In [4]:
import pandas as pd

# Import Data

Test data for quetions 1 to 4

In [5]:
table = pd.read_csv('preference.csv')
test = pd.read_csv('test.csv')

Data for question 5 generated in the 'data_generation.ipynb'

In [6]:
ex5_data = pd.read_csv('data_question5.csv')

# Utils

In [7]:
def count(df, only1st=False):
    columns = [c for c in df.columns if c != 'Noms']

    counts = []

    for col in columns:
        if only1st:
            nb = df[col] == 1
            counts.append(nb.sum())
        else:
            nb = df[col].sum()
            counts.append(nb)

    out = pd.DataFrame({
        "Candidat": columns,
        "Count": counts
    })

    out = out.sort_values("Count", ascending=False).reset_index(drop=True)

    return out

c = count(test, only1st=False)
c.head()


Unnamed: 0,Candidat,Count
0,d,78
1,a,67
2,c,65
3,b,60


# Voting Methods

### Plurality voting

In [8]:
def plurality(df):
    df = count(df, only1st=True)
    df = df.sort_values("Count", ascending=False).reset_index(drop=True)
    print(df.iloc[0, 0] + " wins with " + str(df.iloc[0, 1]) + " votes.")

    return df

In [9]:
test_plurality = plurality(test)
test_plurality.head()

d wins with 10 votes.


Unnamed: 0,Candidat,Count
0,d,10
1,a,9
2,c,8
3,b,0


### Plurality with Runoff

In [10]:
ts = test.copy()
tb = table.copy()

In [11]:
def plurality_runoff(df):
    first_round = count(df, only1st=True)
    top2 = first_round.head(2)['Candidat'].tolist()
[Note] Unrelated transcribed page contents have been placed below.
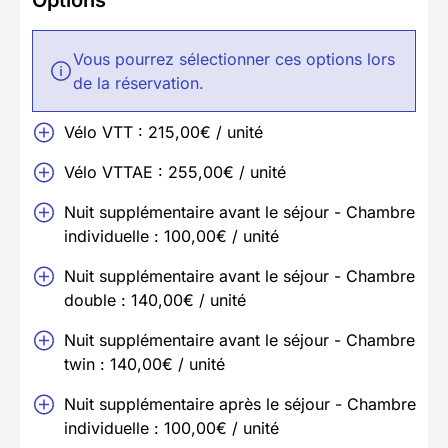
Options
Vous pourrez sélectionner ces options lors
de la réservation.
Vélo VTT : 215,00€ / unité
Vélo VTTAE : 255,00€ / unité
Nuit supplémentaire avant le séjour - Chambre
individuelle : 100,00€ / unité
Nuit supplémentaire avant le séjour - Chambre
double : 140,00€ / unité
Nuit supplémentaire avant le séjour - Chambre
twin : 140,00€ / unité
Nuit supplémentaire après le séjour - Chambre
individuelle : 100,00€ / unité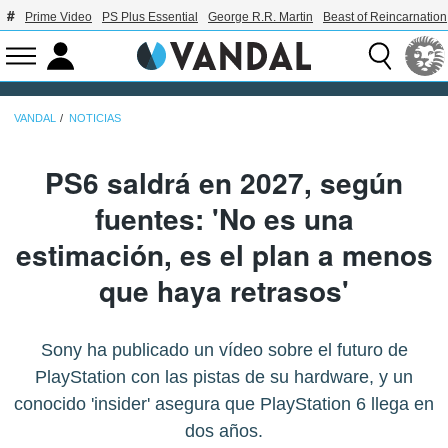
Prime Video
PS Plus Essential
George R.R. Martin
Beast of Reincarnation
VANDAL
NOTICIAS
PS6 saldrá en 2027, según
fuentes: 'No es una
estimación, es el plan a menos
que haya retrasos'
Sony ha publicado un vídeo sobre el futuro de
PlayStation con las pistas de su hardware, y un
conocido 'insider' asegura que PlayStation 6 llega en
dos años.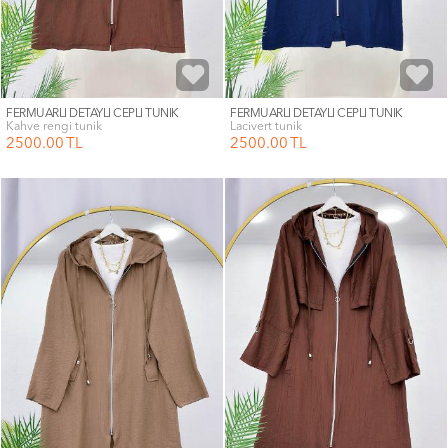
FERMUARLI DETAYLI CEPLİ TUNİK
FERMUARLI DETAYLI CEPLİ TUNİK
kahve rengi tunik
lacivert tunik
2500
.00
TL
2500
.00
TL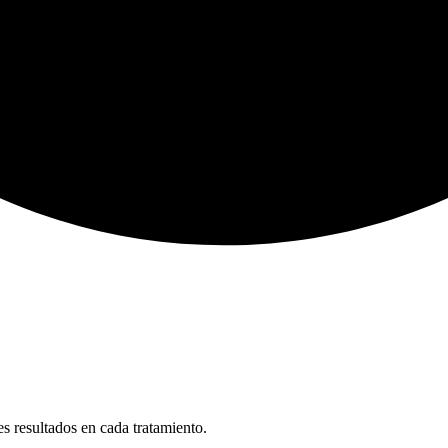
s resultados en cada tratamiento.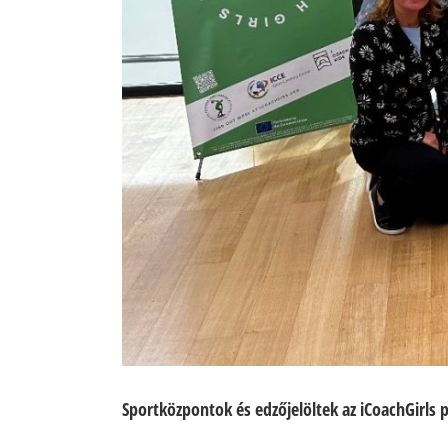
Sportközpontok és edzőjelöltek az iCoachGirls 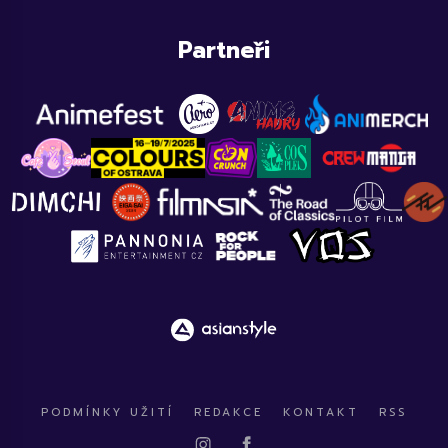
Partneři
PODMÍNKY UŽITÍ
REDAKCE
KONTAKT
RSS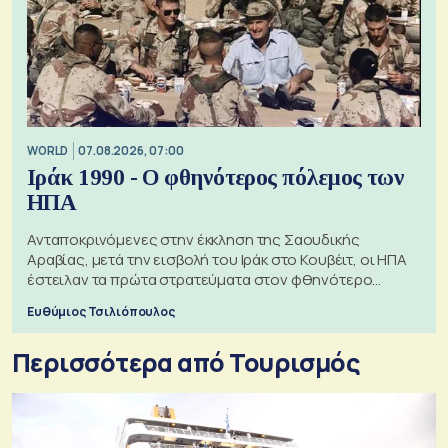
WORLD
07.08.2026, 07:00
Ιράκ 1990 - Ο φθηνότερος πόλεμος των
ΗΠΑ
Ανταποκρινόμενες στην έκκληση της Σαουδικής
Αραβίας, μετά την εισβολή του Ιράκ στο Κουβέιτ, οι ΗΠΑ
έστειλαν τα πρώτα στρατεύματα στον φθηνότερο
πόλεμο της ιστορίας τους
Ευθύμιος Τσιλιόπουλος
Περισσότερα από Τουρισμός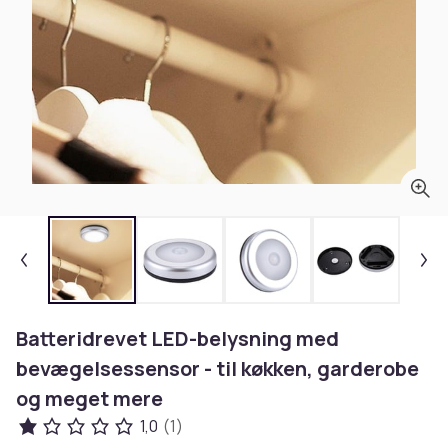
Batteridrevet LED-belysning med
bevægelsessensor - til køkken, garderobe
og meget mere
1,0
(1)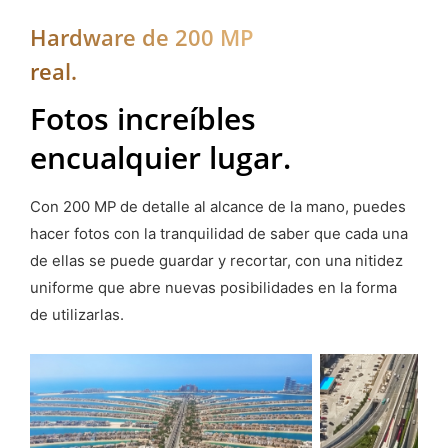
Hardware de 200 MP
real.
Fotos increíbles
en
cualquier lugar.
Con 200 MP de detalle al alcance de la mano, puedes
hacer fotos con la tranquilidad de saber que cada una
de ellas se puede guardar y recortar, con una nitidez
uniforme que abre nuevas posibilidades en la forma
de utilizarlas.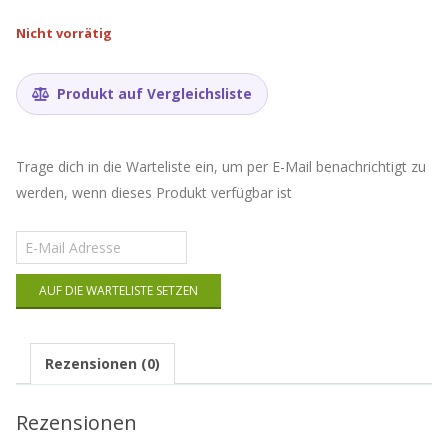
Nicht vorrätig
Produkt auf Vergleichsliste
Trage dich in die Warteliste ein, um per E-Mail benachrichtigt zu
werden, wenn dieses Produkt verfügbar ist
Gib
deine
E-
AUF DIE WARTELISTE SETZEN
Mail-
Adresse
ein,
um
Rezensionen (0)
auf
die
Warteliste
Rezensionen
für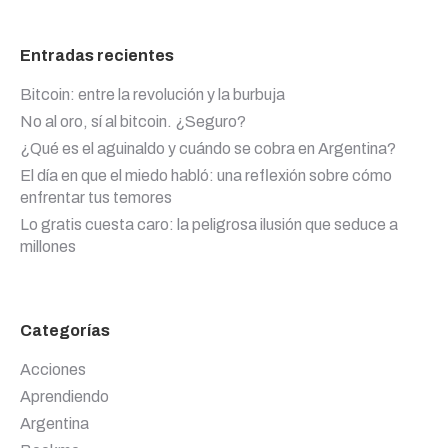
Entradas recientes
Bitcoin: entre la revolución y la burbuja
No al oro, sí al bitcoin. ¿Seguro?
¿Qué es el aguinaldo y cuándo se cobra en Argentina?
El día en que el miedo habló: una reflexión sobre cómo
enfrentar tus temores
Lo gratis cuesta caro: la peligrosa ilusión que seduce a
millones
Categorías
Acciones
Aprendiendo
Argentina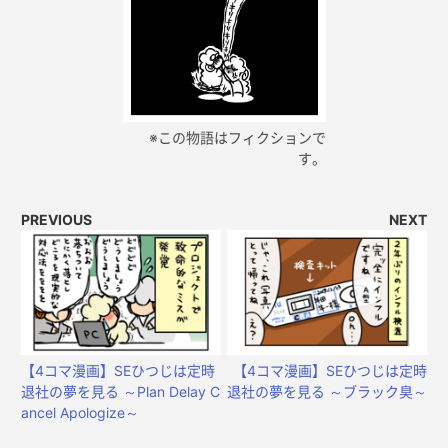
※この物語はフィクションで
す。
PREVIOUS
NEXT
【4コマ漫画】SEひつじは定時
【4コマ漫画】SEひつじは定時
退社の夢を見る ～Plan Delay C
退社の夢を見る ～ブラック臭～
ancel Apologize～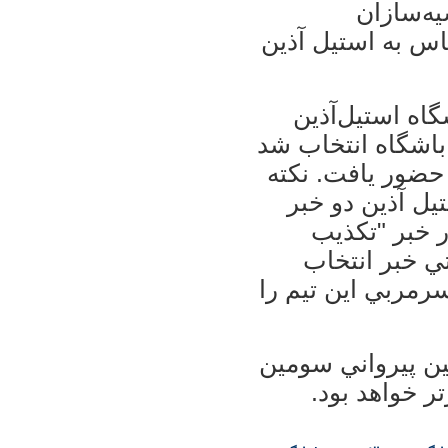
ه‌سازان
اس به استيل آذين
گاه استيل‌آذين
باشگاه انتخاب شد
 حضور يافت. نكته
ل آذين دو خبر
ر خبر "تكذيب
تي خبر انتخاب
سرمربي اين تيم را
ين پيرواني سومين
ر خواهد بود.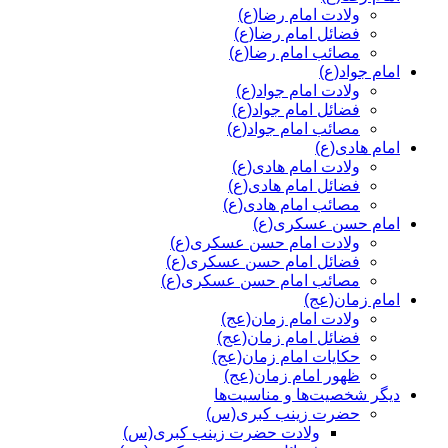
ولادت امام رضا(ع)
فضائل امام رضا(ع)
مصائب امام رضا(ع)
امام جواد(ع)
ولادت امام جواد(ع)
فضائل امام جواد(ع)
مصائب امام جواد(ع)
امام هادی(ع)
ولادت امام هادی(ع)
فضائل امام هادی(ع)
مصائب امام هادی(ع)
امام حسن عسکری(ع)
ولادت امام حسن عسکری(ع)
فضائل امام حسن عسکری(ع)
مصائب امام حسن عسکری(ع)
امام زمان(عج)
ولادت امام زمان(عج)
فضائل امام زمان(عج)
حکایات امام زمان(عج)
ظهور امام زمان(عج)
دیگر شخصیت‌ها و مناسیت‌ها
حضرت زینب کبری(س)
ولادت حضرت زینب کبری(س)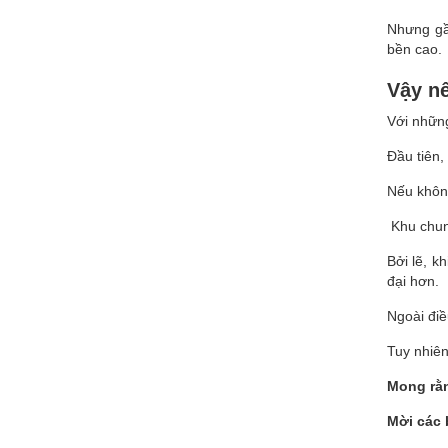
Nhưng gầ
bền cao.
Vậy n
Với những
Đầu tiên,
Nếu không
Khu chung
Bởi lẽ, k
đại hơn.
Ngoài điề
Tuy nhiên
Mong rằn
Mời các 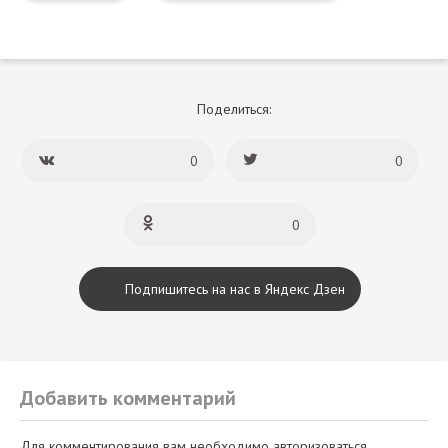
Поделиться:
0
0
0
Подпишитесь на нас в Яндекс Дзен
Добавить комментарий
Для комментирования вам необходимо авторизоваться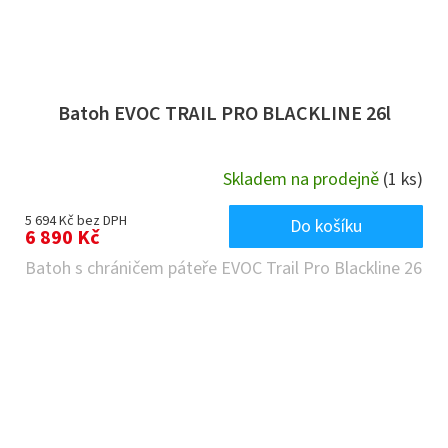
Batoh EVOC TRAIL PRO BLACKLINE 26l
Skladem na prodejně
(1 ks)
5 694 Kč bez DPH
Do košíku
6 890 Kč
Batoh s chráničem páteře EVOC Trail Pro Blackline 26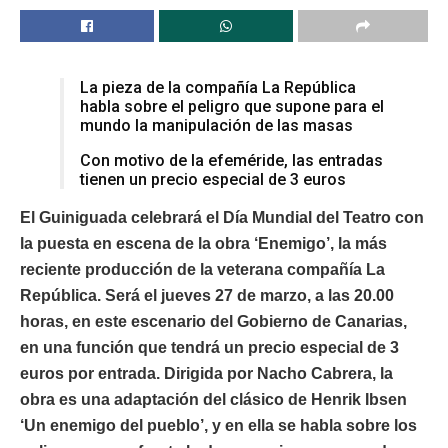
La pieza de la compañía La República
habla sobre el peligro que supone para el
mundo la manipulación de las masas
Con motivo de la efeméride, las entradas
tienen un precio especial de 3 euros
El Guiniguada celebrará el Día Mundial del Teatro con
la puesta en escena de la obra ‘Enemigo’, la más
reciente producción de la veterana compañía La
República. Será el jueves 27 de marzo, a las 20.00
horas, en este escenario del Gobierno de Canarias,
en una función que tendrá un precio especial de 3
euros por entrada. Dirigida por Nacho Cabrera, la
obra es una adaptación del clásico de Henrik Ibsen
‘Un enemigo del pueblo’, y en ella se habla sobre los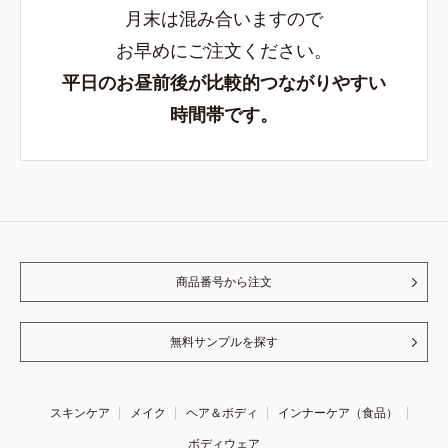
月末は混み合いますので
お早めにご注文ください。
平日のお昼前後が比較的つながりやすい
時間帯です。
商品番号から注文
無料サンプルを探す
スキンケア
メイク
ヘア＆ボディ
インナーケア（食品）
ボディウェア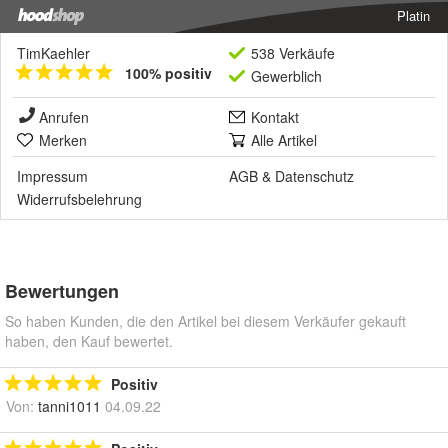
Platin
TimKaehler
538 Verkäufe
100% positiv
Gewerblich
Anrufen
Kontakt
Merken
Alle Artikel
Impressum
AGB
&
Datenschutz
Widerrufsbelehrung
Bewertungen
So haben Kunden, die den Artikel bei diesem Verkäufer gekauft
haben, den Kauf bewertet.
Positiv
Von:
tanni1011
04.09.22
    df2 = df[['Noms'] + top2]

    for i in range(len(df2)):
        row = df2.iloc[i]
        if row[top2[0]] > row[top2[1]]:
            df2.at[i, top2[0]] = 0
            df2.at[i, top2[1]] = 1
        else:
            df2.at[i, top2[1]] = 0
            df2.at[i, top2[0]] = 1

    runoff_counts = count(df2, only1st=True)
    print(runoff_counts.iloc[0, 0] + " wins with " + str(runoff_counts.iloc[0, 1]) + " votes.")
    
    return runoff_counts

runoff_test = plurality_runoff(ts)
runoff_test.head()

a wins with 17 votes.


Unnamed: 0,Candidat,Count
0,a,17
1,d,10


## Condorcet voting

In [12]:
# Condorcet voting
def condorcet(df):
    candidates = [c for c in df.columns if c != 'Noms']
    n = len(candidates)

    wins = {c: 0 for c in candidates}

    for i in range(n):
        for j in range(i + 1, n):
            c1 = candidates[i]
            c2 = candidates[j]

            c1_wins = 0
            c2_wins = 0

            for k in range(len(df)):
                row = df.iloc[k]
                if row[c1] < row[c2]:
                    c1_wins += 1
                elif row[c2] < row[c1]:
                    c2_wins += 1

            if c1_wins > c2_wins:
                wins[c1] += 1
            elif c2_wins > c1_wins:
                wins[c2] += 1

    out = pd.DataFrame({
        "Candidat": list(wins.keys()),
        "Wins": list(wins.values())
    })

    out = out.sort_values("Wins", ascending=False).reset_index(drop=True)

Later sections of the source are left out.